▶ _SOURCE DATA_
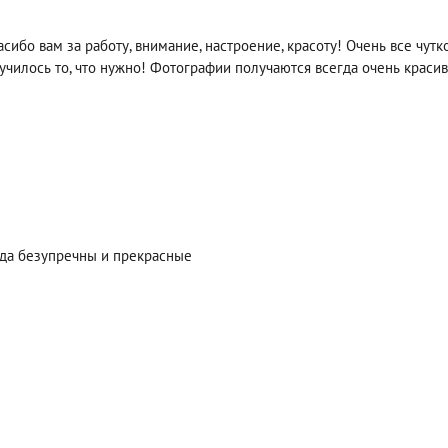
сибо вам за работу, внимание, настроение, красоту! Очень все чутк
чилось то, что нужно! Фотографии получаются всегда очень краси
гда безупречны и прекрасные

▶ _EXERCISE INSTRUCTIONS_
No line before the one containing "чилось то, что" belongs in the answer; give again exactly that line and all lines after it through the end of the data.

▶ _RESULT OF THIS EXERCISE_
чилось то, что нужно! Фотографии получаются всегда очень краси
гда безупречны и прекрасные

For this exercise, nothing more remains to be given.